Be careful: each of them is exactly on one line and the properties in the
template are case-sensitive (I was foolish when I did this and it will soon

More comments follow.

Comment 11 Tomas Mraz 2008-03-05 15:49:59 EST
Rainer, btw the rfc3195d messages will be sent to socket marked with the ':' on
command line so this kind of socket could be excluded from the special timestamp
handling too.

But I understand that it is a little bit hackish.
Comment 12 Rainer Gerhards 2008-03-05 16:07:00 EST
I am looking at a clean way to do it. rfc3195d was quite a hack and will go away
soon. The problem still remains.

HOWEVER, I see we are digging *much* deeper than sshd (following the other bug
reports made this clear to me). The actual question is "can we trust the
timestamp?". The general answer is: no (that's why we provide the receive
timestamp too). For local sockets, the time difference between the message
generation stamp and its reception at the syslogd should be very minimal. So it
can be a good idea to ignore the timestamp provided and always (consistently)
use time of reception. 

So, yes, a way to go is to instruct the input module (that reads to local
socket) to ignore the timestamp (should it simply discard it or leave it inside
the message...?) and use the reception time instead. Of course, there are valid
cases where this is not desired, so it must be an option.
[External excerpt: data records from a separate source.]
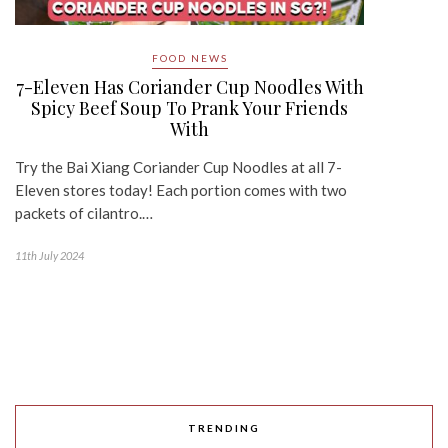
FOOD NEWS
7-Eleven Has Coriander Cup Noodles With
Spicy Beef Soup To Prank Your Friends
With
Try the Bai Xiang Coriander Cup Noodles at all 7-
Eleven stores today! Each portion comes with two
packets of cilantro.…
11th July 2024
TRENDING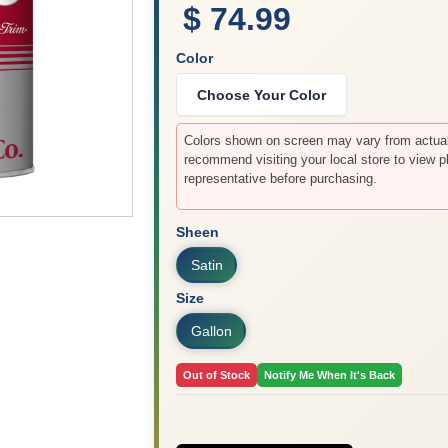
$ 74.99
Color
Choose Your Color
Colors shown on screen may vary from actual 
recommend visiting your local store to view p
representative before purchasing.
Sheen
Satin
Size
Gallon
Out of Stock
Notify Me When It's Back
The big question is what the default should be. What makes it especially hard
here is that sysklogd, in different versions and in different distros, seems to
have different ways to handle it. So maybe this means its not important at all
and we can default to ignore the timestamp? Not an easy question. I've also
begun to ask around at other places. If different distros have different needs,
we may add a configure option to set the default -- but I really don't like that

Comment 13 Peter Vrabec 2008-03-06 05:55:10 EST
/sysklogd/syslogd.c version 1.44
* Sun Nov  7 12:28:47 CET 2004: Martin Schulze <joey@infodrom.org>
*      Discard any timestamp information found in received syslog
*      messages.  This will affect local messages sent from a
*      different timezone.

It's almost 4 years, since sysklogd upstream starts to ignore timestamps. I 
think we can take this into account. Rainer, make up your mind about the 
default behavior. On the other side, beta freeze is coming next week, so if 
you need some more time I suggest to fix this problem on openssh-server side. 
I think it would be nice to solve this issue before beta freeze :)
Comment 14 Rainer Gerhards 2008-03-06 07:50:18 EST
OK, that's convincing ;) Let me now look what it actually takes to code...
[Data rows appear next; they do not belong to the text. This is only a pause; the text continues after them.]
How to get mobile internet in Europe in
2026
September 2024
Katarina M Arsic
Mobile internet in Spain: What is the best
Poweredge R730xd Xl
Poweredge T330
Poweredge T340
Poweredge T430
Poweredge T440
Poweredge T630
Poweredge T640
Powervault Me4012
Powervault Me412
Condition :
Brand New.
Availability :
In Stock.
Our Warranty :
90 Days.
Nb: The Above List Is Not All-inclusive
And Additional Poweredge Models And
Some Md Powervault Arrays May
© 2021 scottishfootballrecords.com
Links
Comment 15 Rainer Gerhards 2008-03-06 08:11:22 EST
Question: how about the kernel log (imklog)? Should it also be possible to
ignore the timestamp there?
Comment 16 Tomas Mraz 2008-03-06 08:18:02 EST
I don't see any problems with that.
Comment 17 Rainer Gerhards 2008-03-06 08:21:44 EST
OK, I also have good news. The change is quite trivial. I'll add config
directives and they default to ignoring the timestamp received on unix sockets.
I am sure I can complete that today and release it is part of 3.12.1, either
today or tomorrow.

Comment 18 Rainer Gerhards 2008-03-06 08:55:18 EST
change is committed and now in CVS head.
Comment 19 Peter Vrabec 2008-03-07 06:34:52 EST
rsyslog-3.12.1-1.fc9 was built in rawhide, it will be available in repo soon.
I'm closing this issue. If the problem persist feel free to reopen. thnx.
Comment 20 Gilles Detillieux 2008-03-12 12:01:41 EDT
The rsyslog-3.12.1-1.fc9 update seems to have fixed the problem for me.  After
updating, I removed the /var/empty/sshd/etc/localtime file, restarted the sshd
service, and redid my tests, and all log entries are in local time.  Thanks!